Görüntülediğiniz mahkeme kararı kesinleşmiş bir karardır.

T.C. İstanbul Anadolu 7. ASLİYE TİCARET MAHKEMESİ
ESAS NO : 2016/485 Esas
KARAR NO: 2019/601
DAVA: İflasın Ertelenmesi
DAVA TARİHİ: 20/04/2016
KARAR TARİHİ: 16/05/2019
Mahkememizde görülmekte olan İflasın Ertelenmesi davasının yapılan açık yargılaması sonunda,
DAVA: Davacı vekili, müvekkili şirketin 2002 yılında Ankara’da kurulduğunu, bilahare Kartal’daki adresine taşındığını; kuruluşundan bu yana tekstil sektöründe faaliyet gösterdiğini; tekstil sektöründeki 2008 krizinden etkilenmemek için ———–bölgesinde 2’de mağaza açtığını; bu iki mağazanın şirkete ciddi anlamda ekonomik getiri sağladığını; daha sonra bu iki mağazanın bayii haline getirildiğini ve şirketin Irak’tan çıktığını; son yıllarda sektörde “internet üzerinden satış” sebebiyle bir daralma meydana geldiğini, tekstil sektöründe ciddi problemler ve maddi sıkıntıların başladığını; esasen bu sektörde faaliyet gösteren davacı şirketinde tüm deneyimlerine rağmen bu krizden etkilendiğini; 31/12/2015 tarihli mali tablolarında borca batıklığın şirket yönetimince tespit edildiğini; bu durumdan çıkmak için iyileştirme projesi hazırlandığını; iyileştirme projesinin uygulanması halinde kesinlikle borca batıklıktan çıkacağının değerlendirildiğini; şirketin iflasının ertelenmesinde alacaklılarınında yararı bulunduğunu belirterek; iflas erteleme tedbirleri verilmesi halinde dava dilekçesine ekledikleri iyileştirme projesi gereğince şirketin yeniden borca batık halden çıkabileceğini, borçlarını tasfiye edebileceğini belirterek; iflasın ertelenmesi halinde şirketin yeniden ticari faaliyetlerine devam edebileceğini belirtmek suretiyle; İİK’nun 179 vd. Maddeleri gereğince davacı şirketin bir yıl süre ile iflasının ertelenmesine karar verilmesini talep ve dava etmiştir.

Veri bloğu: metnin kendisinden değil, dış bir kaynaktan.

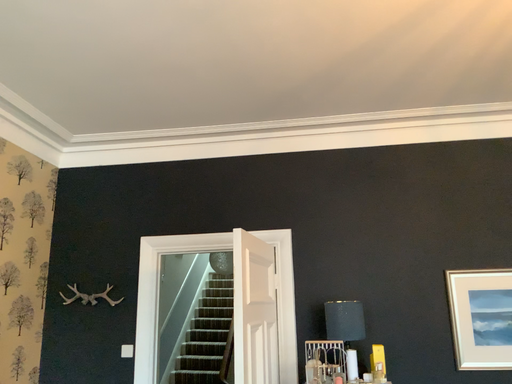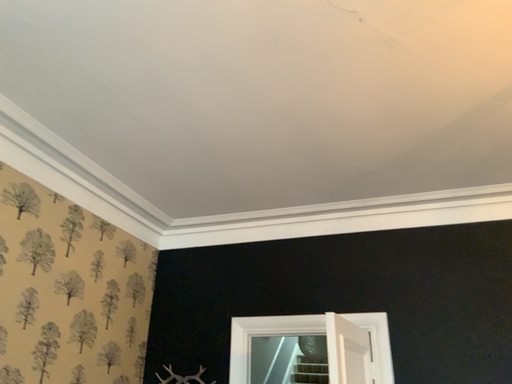 Question: Which way did the camera rotate in the video?

Choices:
 (A) rotated left
 (B) rotated right

Answer: (A) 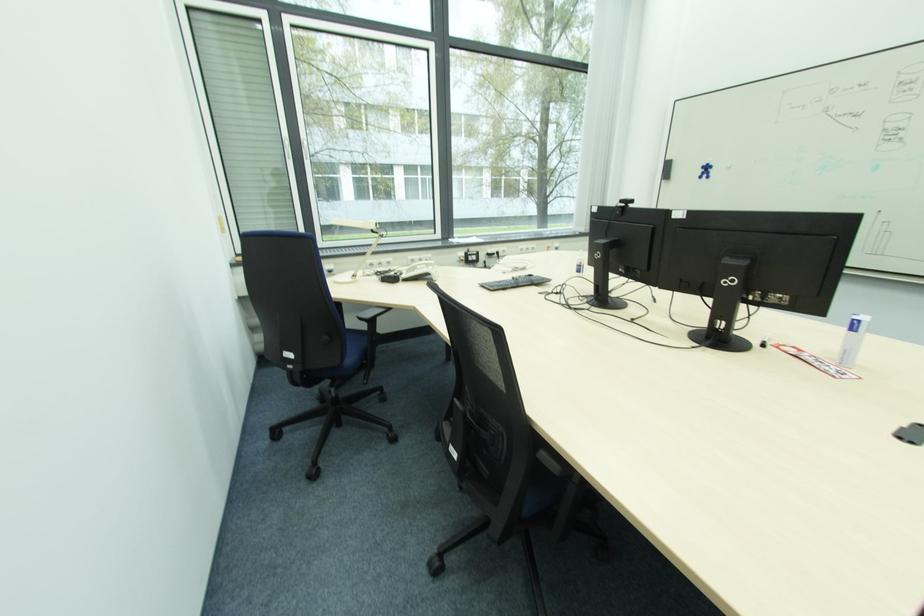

İNCELEME VE GEREKÇE : Mahkememizde görülmekte olan dava hukuki niteliği itibariyle TTK’nun 376 / 3 ile 377 ile İİK’nun 179 vd. Maddeleri uyarınca davacı şirketin iflasının ertelenmesi talebine ilişkindir.

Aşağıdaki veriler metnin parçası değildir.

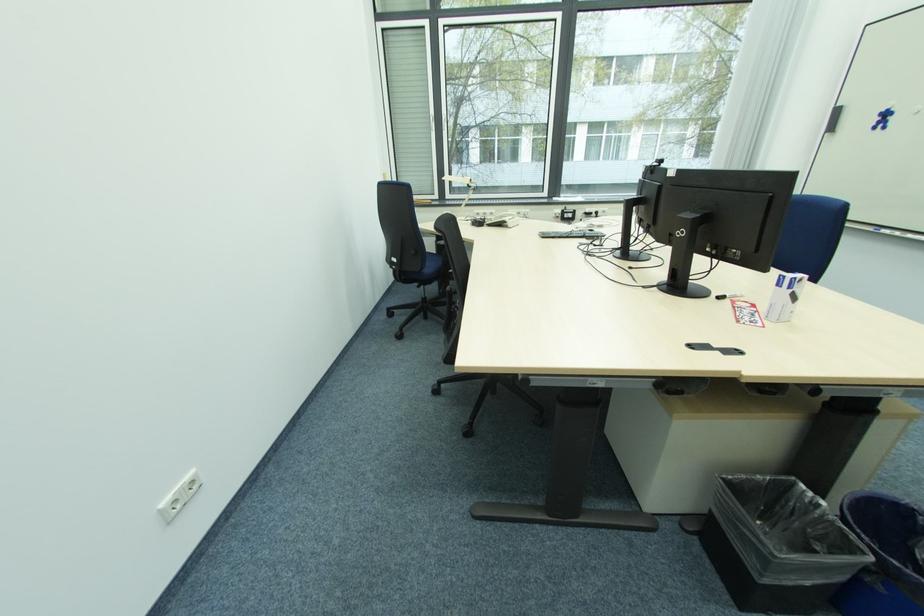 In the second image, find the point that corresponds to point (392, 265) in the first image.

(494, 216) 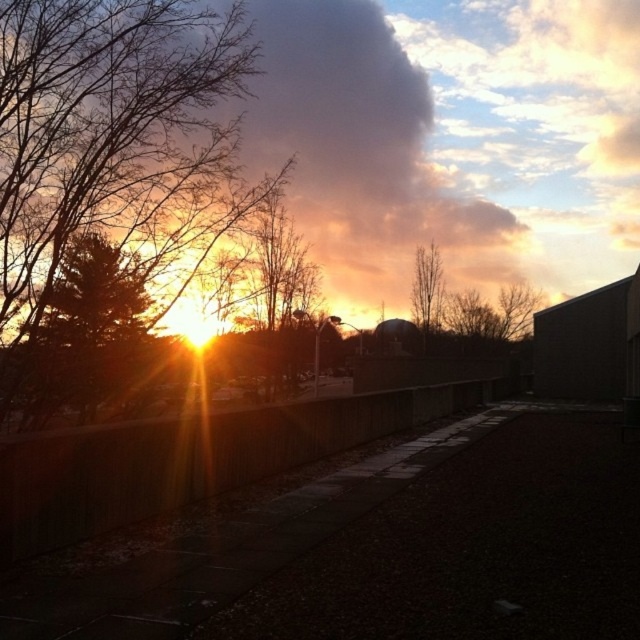 You are a bird flying over the rooftop scene. You want to land on the closest tree structure. Which one should you choose between the brown leafless branches at left and the bare wood tree at upper center?

The brown leafless branches at left are closer to your current position since they are only 47.34 meters away from the bare wood tree at upper center, so landing there would be shorter distance. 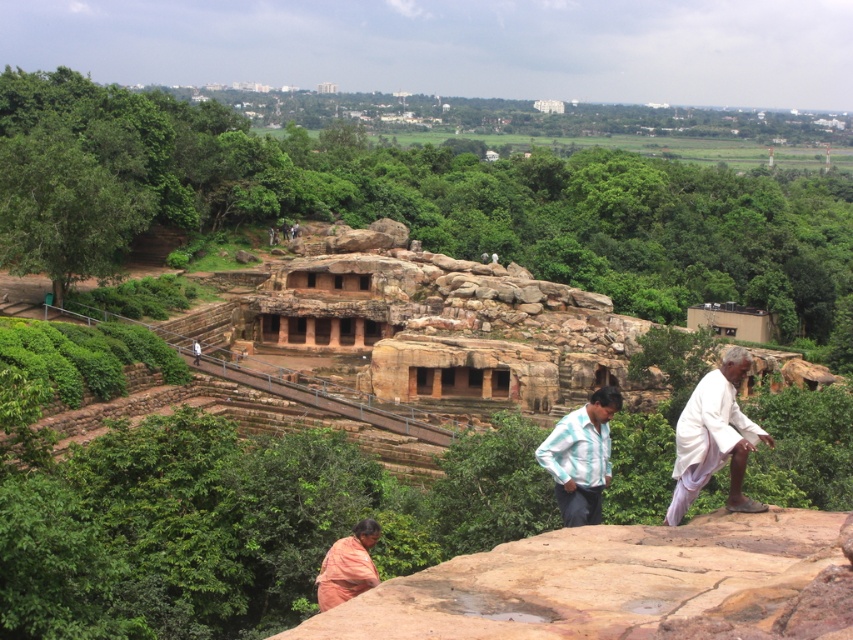 You are a tour guide leading a group through this ancient cave site. You notice two visitors dressed in traditional clothing. One is wearing a white cotton shirt at right, and the other is wearing an orange cotton sari at lower center. Which visitor is positioned higher up the path?

The white cotton shirt at right is located above the orange cotton sari at lower center, so the visitor in the white cotton shirt at right is positioned higher up the path.

You are a photographer planning to take a photo of the white cotton shirt at right and the camera. You want to ensure both subjects are in focus. Given that your camera has a depth of field that can cover 50 meters, will you be able to capture both subjects clearly in the same shot?

The white cotton shirt at right and camera are 55.78 meters apart from each other, which exceeds the camera depth of field of 50 meters. Therefore, it is unlikely both subjects will be in focus in the same shot.

You are a fashion designer observing the clothing in the scene. You need to create a new outfit that accommodates both the striped cotton shirt at center and the orange cotton sari at lower center. Which clothing item requires more fabric to make a similar garment?

The striped cotton shirt at center requires more fabric to make a similar garment because its width is larger than the orange cotton sari at lower center. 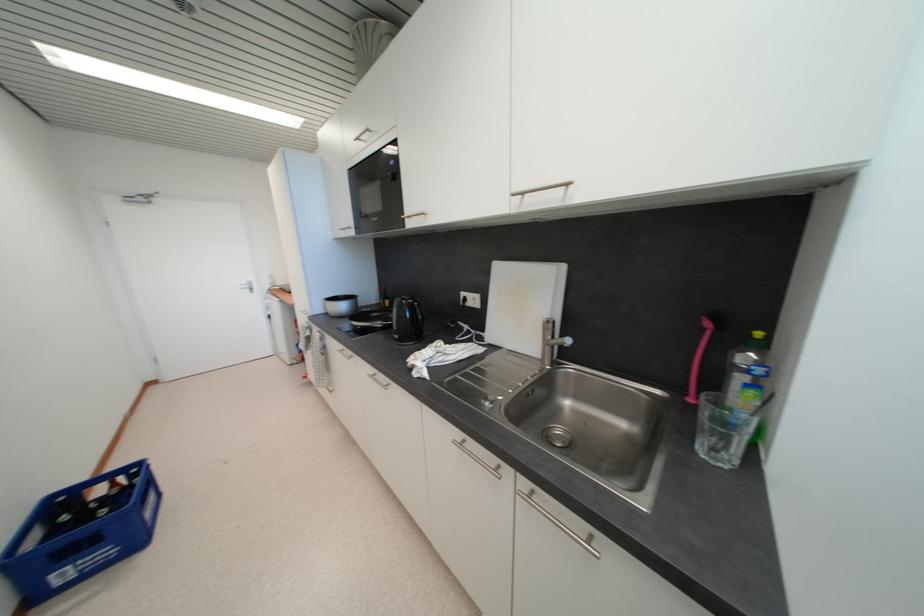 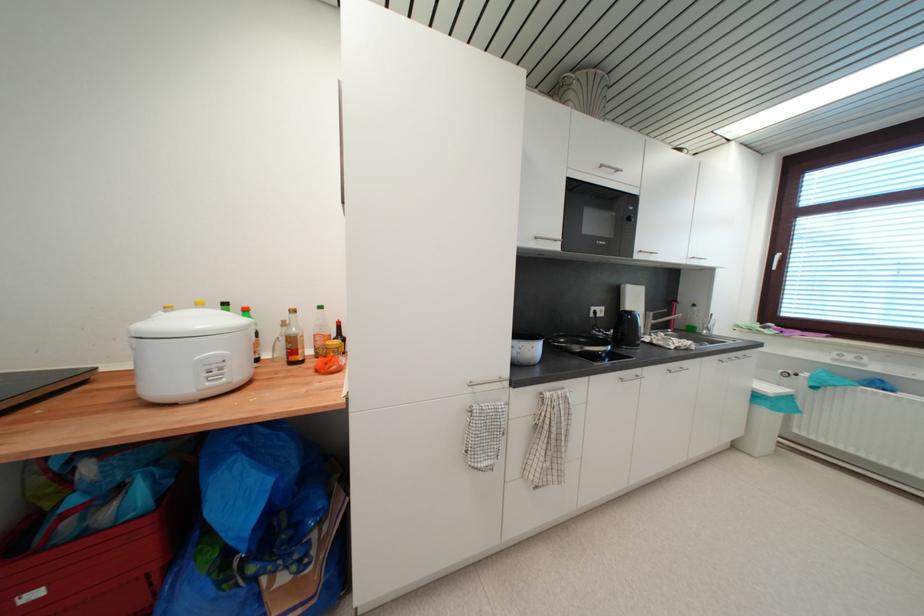 Find the pixel in the second image that matches (x=467, y=305) in the first image.

(597, 317) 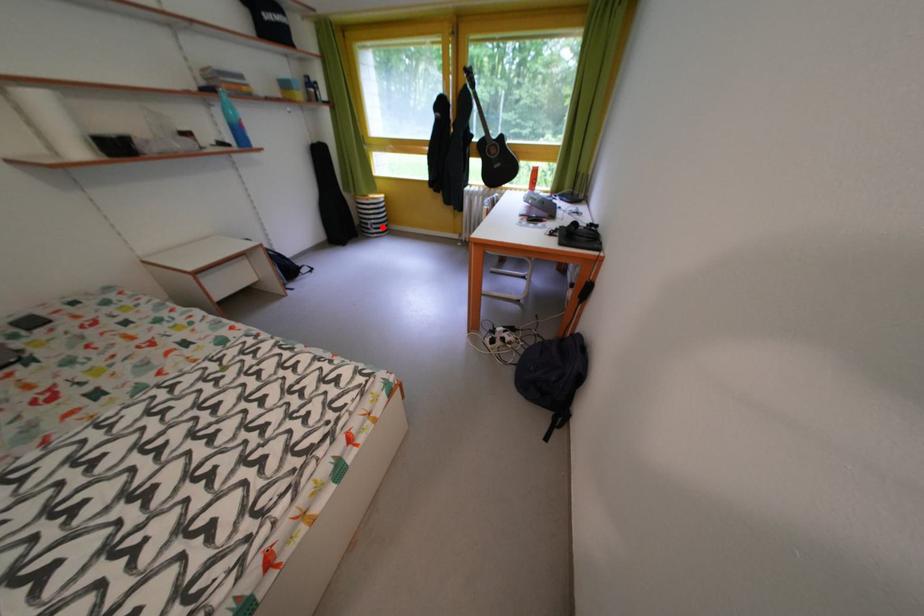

Mahkememizce davacı şirkete ait ———– Müdürlüğünden sicil dosyası celp edilmiş; incelenmesinde davacı şirketin faaliyet merkezinin mahkememizin yetki ve görev alanı içinde kaldığı tespit edilmiştir. Yöntemine uygun olarak duruşma açılmış, taraf kanıtları toplanmış, mahkememizce dava açıldıktan hemen sonra borca batıklık yönünden uzman bilirkişi heyetinden derhal rapor alınmış; 22/04/2016 tarihinde davacının talep ettiği tedbir kararı verilmiş; şirkete kayyım atanmış, periyodik olarak kayyım raporları alınmak suretiyle şirketin yaklaşık 3 yılı aşkın süren dava sürecindeki ekonomik gidişi takip edilmiş; yargılamanın sonuna doğru mevcut durum nazara alınmak suretiyle borca batıklık bilirkişilerinden yeniden ve nihai bir rapor alınmış; tüm deliller değerlendirilmek suretiyle sonuca gidilmiştir.

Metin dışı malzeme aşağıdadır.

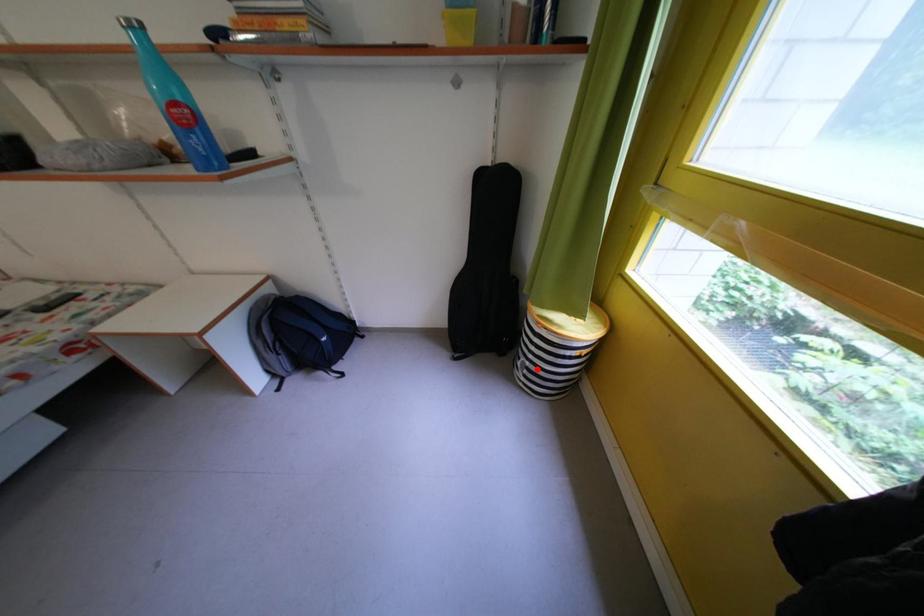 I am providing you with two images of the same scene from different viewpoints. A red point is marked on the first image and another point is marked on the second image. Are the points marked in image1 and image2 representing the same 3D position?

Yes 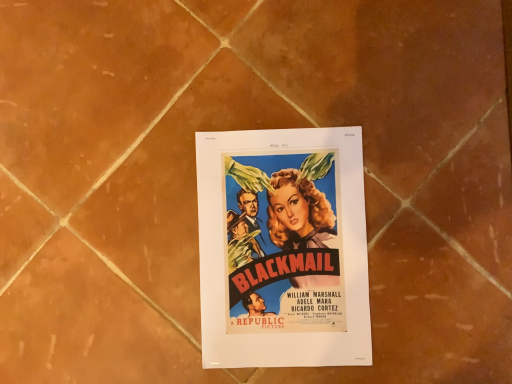 Locate an element on the screen. The width and height of the screenshot is (512, 384). vacant space situated above matte paper poster at center (from a real-world perspective) is located at coordinates (287, 242). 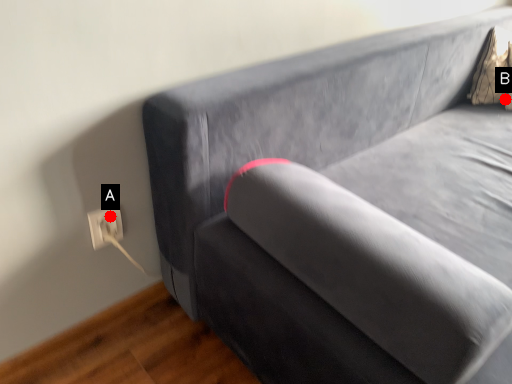 Question: Two points are circled on the image, labeled by A and B beside each circle. Which point appears closest to the camera in this image?

Choices:
 (A) A is closer
 (B) B is closer

Answer: (A) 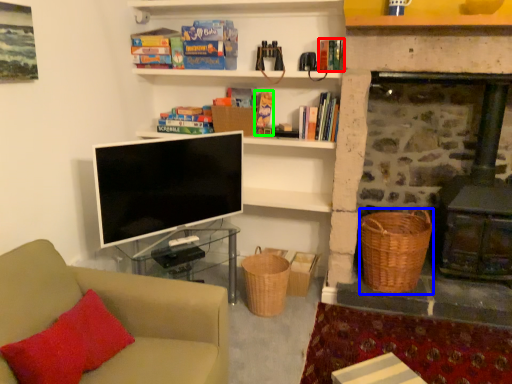 Question: Which is nearer to the book (highlighted by a red box)? basket (highlighted by a blue box) or book (highlighted by a green box).

Choices:
 (A) basket
 (B) book

Answer: (B) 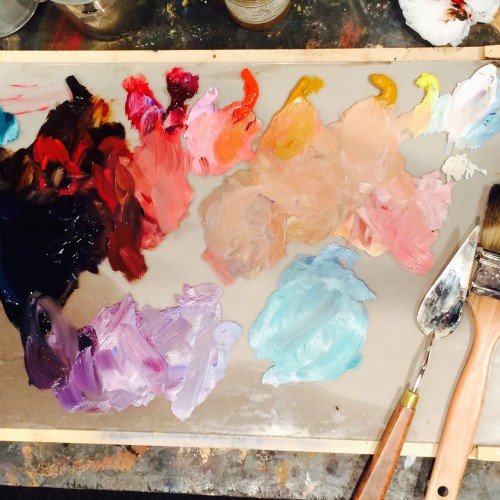 Where is `orange paint`? Image resolution: width=500 pixels, height=500 pixels. orange paint is located at coordinates (276, 134). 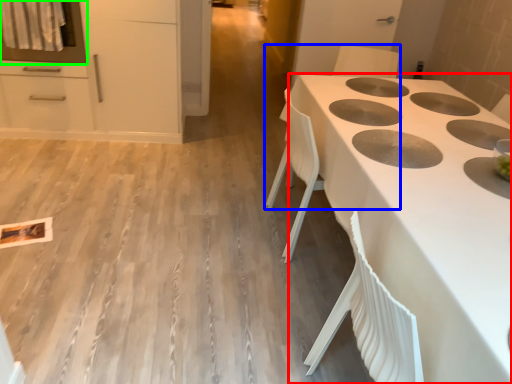 Question: Considering the real-world distances, which object is farthest from countertop (highlighted by a red box)? chair (highlighted by a blue box) or oven (highlighted by a green box)?

Choices:
 (A) chair
 (B) oven

Answer: (B) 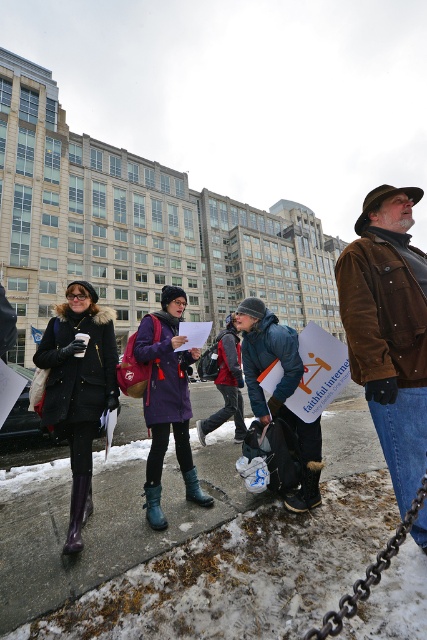 Question: Is brown suede jacket at right thinner than black metal chain at lower right?

Choices:
 (A) no
 (B) yes

Answer: (B)

Question: Is brown suede jacket at right below purple matte coat at center?

Choices:
 (A) yes
 (B) no

Answer: (B)

Question: Can you confirm if purple matte coat at center is positioned to the left of black metal chain at lower right?

Choices:
 (A) yes
 (B) no

Answer: (A)

Question: Which is farther from the brown suede jacket at right?

Choices:
 (A) black metal chain at lower right
 (B) blue denim jacket at center

Answer: (B)

Question: Which object is the closest to the blue denim jacket at center?

Choices:
 (A) brown suede jacket at right
 (B) black metal chain at lower right
 (C) purple matte coat at center

Answer: (C)

Question: Considering the real-world distances, which object is closest to the blue denim jacket at center?

Choices:
 (A) brown suede jacket at right
 (B) purple matte coat at center

Answer: (B)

TTK 376/3 ve İİK 179.ve devamı maddeleri uyarınca şirketin aktifleri borçlarını karşılamaya yetmediği takdirde idare meclisi bu durumu derhal mahkemeye bildirmeye mecburdur. Bu durumda şirketin doğrudan doğruya iflasına karar verilir. Ancak idare ve temsil ile yetkili kimseler yada alacaklılardan biri şirket veya kooperatifin mali durumunun iyileştirmesinin mümkün olduğuna dair bir iyileştirme projesini mahkeme sunarak iflasın ertelenmesini isteyebilir. Mahkeme projeyi ciddi ve inandırıcı bulursa iflasın ertelenmesine karar verir. Bu yasal düzenleme çerçevesinde davacı vekili müvekkili şirketin borca batık halde olduğunu bildirmiş, ancak iyileştirme projesi sunarak iflasın ertelenmesini talep etmiştir. İflasın ertelenmesi yönünde başvuru yapılması konusunda yönetim kurulu kararı ibraz edilmiştir.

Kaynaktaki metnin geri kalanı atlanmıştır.